Given records below:

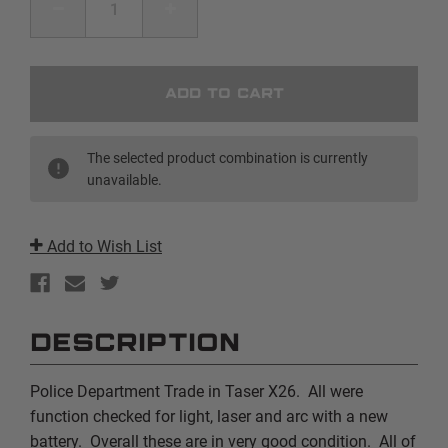
DECREASE
INCREASE
QUANTITY
QUANTITY
OF
OF
PD
PD
TRADE
TRADE
|
|
TASER
TASER
X26
X26
|
|
YELLOW
YELLOW
The selected product combination is currently
unavailable.
Add to Wish List
DESCRIPTION
Police Department Trade in Taser X26. All were
function checked for light, laser and arc with a new
battery. Overall these are in very good condition. All of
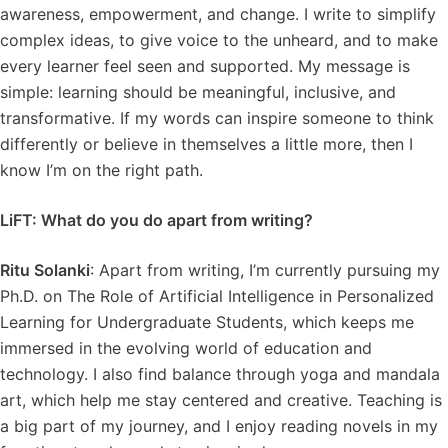
awareness, empowerment, and change. I write to simplify
complex ideas, to give voice to the unheard, and to make
every learner feel seen and supported. My message is
simple: learning should be meaningful, inclusive, and
transformative. If my words can inspire someone to think
differently or believe in themselves a little more, then I
know I’m on the right path.
LiFT: What do you do apart from writing?
Ritu Solanki
: Apart from writing, I’m currently pursuing my
Ph.D. on The Role of Artificial Intelligence in Personalized
Learning for Undergraduate Students, which keeps me
immersed in the evolving world of education and
technology. I also find balance through yoga and mandala
art, which help me stay centered and creative. Teaching is
a big part of my journey, and I enjoy reading novels in my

End of Given records.

| Work required |
Each record above must be retyped exactly. Omit the pictures.

| Expected output |
DECREASE
INCREASE
QUANTITY
QUANTITY
OF
OF
PD
PD
TRADE
TRADE
|
|
TASER
TASER
X26
X26
|
|
YELLOW
YELLOW
The selected product combination is currently
unavailable.
Add to Wish List
DESCRIPTION
Police Department Trade in Taser X26. All were
function checked for light, laser and arc with a new
battery. Overall these are in very good condition. All of
awareness, empowerment, and change. I write to simplify
complex ideas, to give voice to the unheard, and to make
every learner feel seen and supported. My message is
simple: learning should be meaningful, inclusive, and
transformative. If my words can inspire someone to think
differently or believe in themselves a little more, then I
know I’m on the right path.
LiFT: What do you do apart from writing?
Ritu Solanki
: Apart from writing, I’m currently pursuing my
Ph.D. on The Role of Artificial Intelligence in Personalized
Learning for Undergraduate Students, which keeps me
immersed in the evolving world of education and
technology. I also find balance through yoga and mandala
art, which help me stay centered and creative. Teaching is
a big part of my journey, and I enjoy reading novels in my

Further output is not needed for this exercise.